***** Data supplied *****
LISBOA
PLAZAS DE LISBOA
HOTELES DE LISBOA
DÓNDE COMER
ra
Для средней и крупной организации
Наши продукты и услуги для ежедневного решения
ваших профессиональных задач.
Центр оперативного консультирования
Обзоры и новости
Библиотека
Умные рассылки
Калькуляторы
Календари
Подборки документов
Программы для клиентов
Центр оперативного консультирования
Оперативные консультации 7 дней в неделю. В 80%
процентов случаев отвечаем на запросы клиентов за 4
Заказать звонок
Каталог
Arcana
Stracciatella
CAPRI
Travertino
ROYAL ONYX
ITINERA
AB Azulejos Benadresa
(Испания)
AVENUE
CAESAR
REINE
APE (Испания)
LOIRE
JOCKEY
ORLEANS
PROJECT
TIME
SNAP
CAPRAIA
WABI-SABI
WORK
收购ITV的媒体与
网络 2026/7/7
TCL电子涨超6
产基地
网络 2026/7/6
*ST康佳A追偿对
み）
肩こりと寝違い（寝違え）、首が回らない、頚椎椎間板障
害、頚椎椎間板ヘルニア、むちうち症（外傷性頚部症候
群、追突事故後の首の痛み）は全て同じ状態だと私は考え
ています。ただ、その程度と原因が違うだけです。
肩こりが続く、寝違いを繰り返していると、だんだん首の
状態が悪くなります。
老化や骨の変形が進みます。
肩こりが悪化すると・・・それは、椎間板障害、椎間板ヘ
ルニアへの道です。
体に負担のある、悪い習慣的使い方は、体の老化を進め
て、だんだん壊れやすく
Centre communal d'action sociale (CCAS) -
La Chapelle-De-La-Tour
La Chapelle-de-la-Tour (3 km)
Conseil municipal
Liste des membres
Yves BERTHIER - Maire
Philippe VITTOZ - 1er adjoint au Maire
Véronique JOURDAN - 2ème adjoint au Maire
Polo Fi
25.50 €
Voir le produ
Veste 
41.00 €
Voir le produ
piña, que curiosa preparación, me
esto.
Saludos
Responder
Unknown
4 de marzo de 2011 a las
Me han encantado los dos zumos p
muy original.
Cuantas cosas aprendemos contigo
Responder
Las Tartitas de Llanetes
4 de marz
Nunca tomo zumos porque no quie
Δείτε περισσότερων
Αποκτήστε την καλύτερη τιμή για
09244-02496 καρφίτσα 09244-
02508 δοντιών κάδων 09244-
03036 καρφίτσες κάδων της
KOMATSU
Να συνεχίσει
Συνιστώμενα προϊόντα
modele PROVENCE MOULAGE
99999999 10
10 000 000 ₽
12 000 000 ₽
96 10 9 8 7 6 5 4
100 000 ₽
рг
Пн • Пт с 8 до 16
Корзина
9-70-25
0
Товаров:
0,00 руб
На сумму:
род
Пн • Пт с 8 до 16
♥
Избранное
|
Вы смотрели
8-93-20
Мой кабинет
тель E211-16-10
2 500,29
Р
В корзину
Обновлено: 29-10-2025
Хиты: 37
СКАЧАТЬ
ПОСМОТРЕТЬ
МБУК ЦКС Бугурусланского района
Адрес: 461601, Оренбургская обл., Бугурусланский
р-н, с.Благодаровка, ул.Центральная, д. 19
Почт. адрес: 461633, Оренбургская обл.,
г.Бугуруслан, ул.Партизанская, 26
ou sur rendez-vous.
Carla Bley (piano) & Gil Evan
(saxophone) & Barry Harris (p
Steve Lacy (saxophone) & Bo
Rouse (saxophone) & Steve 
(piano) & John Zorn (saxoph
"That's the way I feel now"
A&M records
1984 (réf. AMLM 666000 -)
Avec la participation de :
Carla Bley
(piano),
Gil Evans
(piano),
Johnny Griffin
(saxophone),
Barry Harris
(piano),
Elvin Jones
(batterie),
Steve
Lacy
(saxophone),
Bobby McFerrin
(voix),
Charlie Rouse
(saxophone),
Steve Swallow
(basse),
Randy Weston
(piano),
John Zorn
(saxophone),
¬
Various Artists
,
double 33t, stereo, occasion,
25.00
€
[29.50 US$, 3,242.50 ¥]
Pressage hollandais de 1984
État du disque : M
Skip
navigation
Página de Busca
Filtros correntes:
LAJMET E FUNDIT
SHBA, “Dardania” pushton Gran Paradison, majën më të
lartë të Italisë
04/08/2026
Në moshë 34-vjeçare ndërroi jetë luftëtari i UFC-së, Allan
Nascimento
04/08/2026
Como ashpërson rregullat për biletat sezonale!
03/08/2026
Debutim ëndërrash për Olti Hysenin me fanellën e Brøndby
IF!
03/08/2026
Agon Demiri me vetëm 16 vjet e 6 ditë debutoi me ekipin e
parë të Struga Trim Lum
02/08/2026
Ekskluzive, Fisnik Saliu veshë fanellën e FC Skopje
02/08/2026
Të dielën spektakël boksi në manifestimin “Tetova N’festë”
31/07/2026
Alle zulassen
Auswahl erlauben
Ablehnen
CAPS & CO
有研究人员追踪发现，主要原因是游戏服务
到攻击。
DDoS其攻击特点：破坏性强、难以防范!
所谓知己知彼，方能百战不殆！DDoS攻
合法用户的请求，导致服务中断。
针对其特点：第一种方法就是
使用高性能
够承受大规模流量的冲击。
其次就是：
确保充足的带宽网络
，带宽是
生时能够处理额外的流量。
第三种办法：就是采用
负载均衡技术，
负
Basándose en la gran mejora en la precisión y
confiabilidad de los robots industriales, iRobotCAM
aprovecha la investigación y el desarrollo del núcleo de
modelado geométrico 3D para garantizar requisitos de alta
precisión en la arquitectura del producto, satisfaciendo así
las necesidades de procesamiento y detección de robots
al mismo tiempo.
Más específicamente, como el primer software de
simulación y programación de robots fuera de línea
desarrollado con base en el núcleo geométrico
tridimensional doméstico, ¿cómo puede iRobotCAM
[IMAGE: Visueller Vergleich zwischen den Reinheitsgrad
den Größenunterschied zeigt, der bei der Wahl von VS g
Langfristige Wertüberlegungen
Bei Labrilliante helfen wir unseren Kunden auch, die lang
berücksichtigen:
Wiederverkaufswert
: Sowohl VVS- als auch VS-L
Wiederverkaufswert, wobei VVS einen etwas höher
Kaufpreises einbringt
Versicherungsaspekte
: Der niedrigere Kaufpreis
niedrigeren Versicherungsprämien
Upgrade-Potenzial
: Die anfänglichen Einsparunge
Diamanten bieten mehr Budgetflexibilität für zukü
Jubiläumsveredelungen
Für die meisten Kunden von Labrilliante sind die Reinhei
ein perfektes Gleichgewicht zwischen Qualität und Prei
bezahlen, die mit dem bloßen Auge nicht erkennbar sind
*****
→ **Directions for this task**
From the first line of the data above to the line holding "ています。ただ、その程度と原因が違うだけです。", reproduce each line exactly; emit no other lines.

→ **Response for this exercise**
LISBOA
PLAZAS DE LISBOA
HOTELES DE LISBOA
DÓNDE COMER
ra
Для средней и крупной организации
Наши продукты и услуги для ежедневного решения
ваших профессиональных задач.
Центр оперативного консультирования
Обзоры и новости
Библиотека
Умные рассылки
Калькуляторы
Календари
Подборки документов
Программы для клиентов
Центр оперативного консультирования
Оперативные консультации 7 дней в неделю. В 80%
процентов случаев отвечаем на запросы клиентов за 4
Заказать звонок
Каталог
Arcana
Stracciatella
CAPRI
Travertino
ROYAL ONYX
ITINERA
AB Azulejos Benadresa
(Испания)
AVENUE
CAESAR
REINE
APE (Испания)
LOIRE
JOCKEY
ORLEANS
PROJECT
TIME
SNAP
CAPRAIA
WABI-SABI
WORK
收购ITV的媒体与
网络 2026/7/7
TCL电子涨超6
产基地
网络 2026/7/6
*ST康佳A追偿对
み）
肩こりと寝違い（寝違え）、首が回らない、頚椎椎間板障
害、頚椎椎間板ヘルニア、むちうち症（外傷性頚部症候
群、追突事故後の首の痛み）は全て同じ状態だと私は考え
ています。ただ、その程度と原因が違うだけです。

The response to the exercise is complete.